What you should do –
Only a number is expected here: the count of lines in this data where "their" occurs.

(Page-level text extractions)
= Beginning of Section =
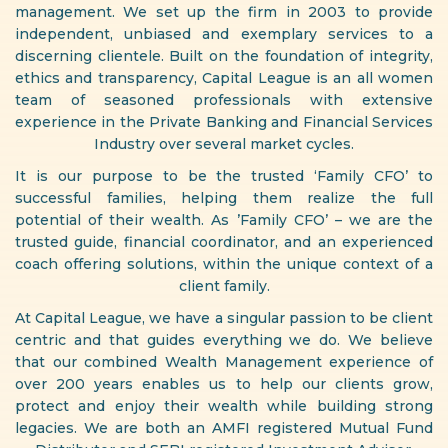
management. We set up the firm in 2003 to provide
independent, unbiased and exemplary services to a
discerning clientele. Built on the foundation of integrity,
ethics and transparency, Capital League is an all women
team of seasoned professionals with extensive
experience in the Private Banking and Financial Services
Industry over several market cycles.
It is our purpose to be the trusted ‘Family CFO’ to
successful families, helping them realize the full
potential of their wealth. As ’Family CFO’ – we are the
trusted guide, financial coordinator, and an experienced
coach offering solutions, within the unique context of a
client family.
At Capital League, we have a singular passion to be client
centric and that guides everything we do. We believe
that our combined Wealth Management experience of
over 200 years enables us to help our clients grow,
protect and enjoy their wealth while building strong
legacies. We are both an AMFI registered Mutual Fund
= End of Section =
Task response –
2